Bu yüzden D vitamini için asıl kaynağımızın Güneş olduğunu söyleyebiliriz.️

Dolayısıyla yetersiz güneş maruziyeti elbette D vitamini eksikliğine neden olacaktır.

Sadece güneşsiz kalmak değil, aynı zamanda;

• Besinlerle yetersiz D vitamini alımı,

• D vitamininin bağırsaktan yetersiz emilimi (chron, kistik fibrosiz, çölyak gibi hastalıklar, gastrik-bypass vb.),

• Karaciğer veya böbrek hastalığı olanlarda D vitamininin etkin formuna dönüşememesi,

• Bazı ilaçlar (kortikosteroid, fenitonin, kolestiramin, orlistat vb.) da D vitamini yetersizliğine yol açabilmektedir.

Buna ek olarak bazı durumlardan da D vitamini gereksinmesi etkilenmektedir;

Kış aylarında, kutuplara doğru gidildikçe, Vücutta yağ dokusu arttıkça, yaş ilerledikçe ve ten rengi koyulaştıkça D vitamini gereksinmesi artmaktadır.

Ülkemizde maternal(anne,anneden geçen) D vitamini yetersizliği önemli bir problemdir.

D vitamini eksikliğinin önlenmesi amaçlı sağlık bakanlığı tarafından D vitamini profilaksi dozu uygulanmaktadır:

– Gebeliğin 12. haftasından itibaren doğum sonrası 6. aya kadar= 1200 IU (9 damla)

– Bebeklerin doğduğu ilk andan itibaren en az 1 yaşına kadar= 400 IU (3 damla)

Bunun amacı özellikle raşitizm gibi D vitamini eksikliği sonucu gelişen kemik hastalıklarının önüne geçebilmek ve kemik sağlığını korumaktır.

Ülkemizde raşitizmin en sık 3 ay-2 yaş arasında görülmesi nedeni ile anneler, bu konuda daha hassas davranmalı ve uygulanan dozun sadece koruyucu etkinlik gösterdiğini unutmamalıdır.

D vitamini depolama ve güneş maruziyeti

Amerika’nın kuzeyinde (Boston, 42° kuzey) haftada 2-3 defa el, yüz ve kolları 5-15 dakika güneşe tutmanın vücudun D vitamini ihtiyacını karşılamak için yeterli olduğunu ortaya koyan çalışmalar mevcuttur.

Yani aslında güneşin altında saatlerce durmamıza gerek olmadığını söyleyebiliriz.

Hatta UV ışınlarının melanoma(cilt kanserine) yol açabileceğinden dolayı uzun süre koruyucu olmadan güneş ışınlarına maruz bırakmamalıyız.

Bu noktada cilt kanseri oluşumunu önlemek açısından düzenli güneş kremi kullanımı önemlidir, fakat SPF 8 ve üzeri kremlerin D vitamini sentezini engelleyebileceğinden dolayı güneşlenirken çok daha hassas davranılmalıdır.
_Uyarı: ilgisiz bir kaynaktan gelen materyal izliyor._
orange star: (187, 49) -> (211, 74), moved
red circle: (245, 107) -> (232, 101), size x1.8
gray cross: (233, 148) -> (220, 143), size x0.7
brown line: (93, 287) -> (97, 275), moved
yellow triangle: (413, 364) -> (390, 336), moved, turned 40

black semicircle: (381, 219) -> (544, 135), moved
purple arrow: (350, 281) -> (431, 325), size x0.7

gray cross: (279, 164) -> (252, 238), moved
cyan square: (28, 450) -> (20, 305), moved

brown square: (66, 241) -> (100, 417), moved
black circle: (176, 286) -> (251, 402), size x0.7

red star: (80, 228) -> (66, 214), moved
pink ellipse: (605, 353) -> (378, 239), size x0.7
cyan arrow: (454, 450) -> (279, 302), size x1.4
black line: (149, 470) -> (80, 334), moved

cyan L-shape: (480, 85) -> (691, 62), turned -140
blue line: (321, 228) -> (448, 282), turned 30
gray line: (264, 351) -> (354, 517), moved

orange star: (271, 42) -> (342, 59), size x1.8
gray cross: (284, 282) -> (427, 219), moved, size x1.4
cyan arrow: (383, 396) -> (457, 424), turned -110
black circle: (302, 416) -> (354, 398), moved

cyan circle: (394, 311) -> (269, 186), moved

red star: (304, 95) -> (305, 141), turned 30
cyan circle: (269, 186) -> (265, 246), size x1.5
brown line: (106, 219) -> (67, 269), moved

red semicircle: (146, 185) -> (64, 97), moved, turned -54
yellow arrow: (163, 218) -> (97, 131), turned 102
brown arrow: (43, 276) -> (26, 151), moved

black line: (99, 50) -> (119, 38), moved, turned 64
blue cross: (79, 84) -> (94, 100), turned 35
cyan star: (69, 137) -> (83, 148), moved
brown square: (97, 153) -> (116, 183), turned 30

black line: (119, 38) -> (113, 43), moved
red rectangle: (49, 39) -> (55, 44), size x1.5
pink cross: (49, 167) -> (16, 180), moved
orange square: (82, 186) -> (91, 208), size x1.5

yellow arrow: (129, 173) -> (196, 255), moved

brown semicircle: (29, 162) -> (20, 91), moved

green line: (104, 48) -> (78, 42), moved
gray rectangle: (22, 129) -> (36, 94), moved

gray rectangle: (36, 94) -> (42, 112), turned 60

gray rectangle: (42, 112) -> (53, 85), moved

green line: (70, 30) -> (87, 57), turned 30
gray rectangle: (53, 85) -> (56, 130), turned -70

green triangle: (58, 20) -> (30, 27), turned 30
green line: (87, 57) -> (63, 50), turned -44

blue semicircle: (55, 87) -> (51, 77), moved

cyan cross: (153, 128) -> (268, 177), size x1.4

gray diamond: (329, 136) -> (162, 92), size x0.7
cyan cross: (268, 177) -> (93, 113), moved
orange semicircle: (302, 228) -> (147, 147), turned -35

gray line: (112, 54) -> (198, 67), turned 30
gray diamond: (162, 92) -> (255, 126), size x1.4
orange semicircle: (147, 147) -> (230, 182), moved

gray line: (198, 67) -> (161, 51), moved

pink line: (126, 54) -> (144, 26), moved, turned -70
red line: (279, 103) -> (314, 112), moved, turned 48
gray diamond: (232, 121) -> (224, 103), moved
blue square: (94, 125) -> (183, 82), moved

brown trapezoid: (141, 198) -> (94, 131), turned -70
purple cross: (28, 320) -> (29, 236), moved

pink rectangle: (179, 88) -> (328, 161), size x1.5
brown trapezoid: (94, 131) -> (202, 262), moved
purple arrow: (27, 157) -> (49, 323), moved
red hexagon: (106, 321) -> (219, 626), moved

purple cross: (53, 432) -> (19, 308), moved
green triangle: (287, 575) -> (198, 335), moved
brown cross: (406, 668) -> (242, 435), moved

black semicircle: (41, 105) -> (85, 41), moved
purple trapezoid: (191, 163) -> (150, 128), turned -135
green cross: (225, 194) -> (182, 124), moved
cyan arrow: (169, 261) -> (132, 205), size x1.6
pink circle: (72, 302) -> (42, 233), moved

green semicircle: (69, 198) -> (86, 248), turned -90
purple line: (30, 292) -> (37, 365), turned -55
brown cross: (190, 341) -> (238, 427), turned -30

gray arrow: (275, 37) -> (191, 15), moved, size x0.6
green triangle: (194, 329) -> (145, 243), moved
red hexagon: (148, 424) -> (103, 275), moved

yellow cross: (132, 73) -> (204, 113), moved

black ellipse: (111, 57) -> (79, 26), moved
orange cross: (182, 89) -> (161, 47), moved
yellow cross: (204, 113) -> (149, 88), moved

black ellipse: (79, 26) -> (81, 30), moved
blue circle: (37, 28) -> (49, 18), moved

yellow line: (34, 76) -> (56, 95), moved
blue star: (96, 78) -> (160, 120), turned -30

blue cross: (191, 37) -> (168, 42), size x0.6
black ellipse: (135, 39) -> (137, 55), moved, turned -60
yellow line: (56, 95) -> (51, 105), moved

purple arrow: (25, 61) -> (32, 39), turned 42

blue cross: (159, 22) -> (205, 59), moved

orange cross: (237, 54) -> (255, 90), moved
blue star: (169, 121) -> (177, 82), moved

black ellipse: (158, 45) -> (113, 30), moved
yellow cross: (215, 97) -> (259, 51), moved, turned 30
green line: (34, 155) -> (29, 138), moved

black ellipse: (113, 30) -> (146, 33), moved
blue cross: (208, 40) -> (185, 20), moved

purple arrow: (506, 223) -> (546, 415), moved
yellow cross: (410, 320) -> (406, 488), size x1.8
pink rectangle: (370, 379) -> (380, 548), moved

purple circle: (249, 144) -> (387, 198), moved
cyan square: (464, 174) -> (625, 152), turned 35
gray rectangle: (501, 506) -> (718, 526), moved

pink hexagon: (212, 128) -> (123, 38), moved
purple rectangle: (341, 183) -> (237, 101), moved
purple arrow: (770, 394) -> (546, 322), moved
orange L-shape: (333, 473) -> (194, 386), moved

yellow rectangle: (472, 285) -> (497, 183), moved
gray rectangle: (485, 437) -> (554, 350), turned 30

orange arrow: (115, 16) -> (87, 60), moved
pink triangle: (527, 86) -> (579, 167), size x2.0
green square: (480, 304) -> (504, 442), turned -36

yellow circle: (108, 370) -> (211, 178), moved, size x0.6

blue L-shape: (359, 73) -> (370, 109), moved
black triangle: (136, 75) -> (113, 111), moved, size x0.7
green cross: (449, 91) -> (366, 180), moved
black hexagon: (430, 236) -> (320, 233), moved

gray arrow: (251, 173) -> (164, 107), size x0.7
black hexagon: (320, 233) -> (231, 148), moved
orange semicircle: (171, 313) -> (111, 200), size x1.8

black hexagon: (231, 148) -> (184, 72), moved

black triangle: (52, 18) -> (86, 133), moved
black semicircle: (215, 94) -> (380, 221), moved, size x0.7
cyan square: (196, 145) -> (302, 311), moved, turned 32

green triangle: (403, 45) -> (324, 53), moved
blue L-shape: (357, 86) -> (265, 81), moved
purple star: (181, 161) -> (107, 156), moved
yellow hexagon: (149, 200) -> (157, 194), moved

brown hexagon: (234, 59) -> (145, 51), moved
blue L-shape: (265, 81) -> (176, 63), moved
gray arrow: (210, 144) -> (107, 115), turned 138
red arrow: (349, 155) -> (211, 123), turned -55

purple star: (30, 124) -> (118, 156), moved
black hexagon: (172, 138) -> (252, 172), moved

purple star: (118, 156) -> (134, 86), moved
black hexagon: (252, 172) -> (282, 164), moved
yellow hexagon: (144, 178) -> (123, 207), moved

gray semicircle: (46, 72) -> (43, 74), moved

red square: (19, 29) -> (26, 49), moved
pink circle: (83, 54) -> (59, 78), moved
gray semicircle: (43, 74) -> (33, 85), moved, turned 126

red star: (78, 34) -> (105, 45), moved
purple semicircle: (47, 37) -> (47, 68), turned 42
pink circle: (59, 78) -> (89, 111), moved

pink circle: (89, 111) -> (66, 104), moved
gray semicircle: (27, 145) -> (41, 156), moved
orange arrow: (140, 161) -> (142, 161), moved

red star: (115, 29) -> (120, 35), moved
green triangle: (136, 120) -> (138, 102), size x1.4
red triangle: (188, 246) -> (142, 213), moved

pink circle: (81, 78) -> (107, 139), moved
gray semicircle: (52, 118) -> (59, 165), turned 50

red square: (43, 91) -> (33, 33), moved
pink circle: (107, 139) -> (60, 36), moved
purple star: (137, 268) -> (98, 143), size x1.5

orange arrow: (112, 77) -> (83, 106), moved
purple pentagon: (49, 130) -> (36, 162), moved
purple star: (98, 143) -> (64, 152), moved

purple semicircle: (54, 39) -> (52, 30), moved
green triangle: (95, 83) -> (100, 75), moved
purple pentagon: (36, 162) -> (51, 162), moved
D vitamini gereksinmesini etkileyen faktörler göz önüne alındığında herkesin vücudu aynı sürede D vitamini üretemeyecektir. Koyu tenli ve daha kuzeyde yaşayanların Güneş ışınlarından faydalanma süreleri bir miktar uzun olmalıdır.

Yapılan araştırmalar sonucu şunları söyleyebiliriz:

• D vitamini depolamak için en verimli vakit yaz ayları ve gün ortasıdır (11:00-15:00)

• Haftada 3 kez 5-20 dk el, yüz, kol ve bacakları güneşe tutmak yeterli olacaktır. Fakat bu süreç güneş ışığına hassasiyete bağlı olarak yanmaya başlamadan önce sonlandırmalı veya koruyucu krem sürülerek devam edilmelidir.

• Güneşlenirken herhangi bir krem kullanılmamalı, arada cam gibi bir ayırıcı bulunmamalı, güneş ışınları çıplak tene doğrudan ulaşmalıdır.

• Koyu tenli ve kuzey bölgesinde yaşayan insanlar 10-30 dk daha fazla güneş ışığına maruz kalmalıdır. Bu süre hassasiyete bağlı olarak değiişmektedir.

Ayrıca yaz aylarında depolanan D vitaminin güneşsiz kaldığımız kış ayları boyunca da yeterlilik sağlayacağı unutulmamalıdır.

Peki şimdi ne yapalım sorusuna gelirsek, öncelikle yetersizlik oluşturabilecek bir durum mevcut ise mutlaka bir uzmana görünmeli ve en güzeli bu ayların tadını çıkarıp bol bol güneşlenerek kışa depo edilmelidir.

Unutmayın, Güneş sizi ısıtsın fakat yakmasın.

Sağlıkla kalın..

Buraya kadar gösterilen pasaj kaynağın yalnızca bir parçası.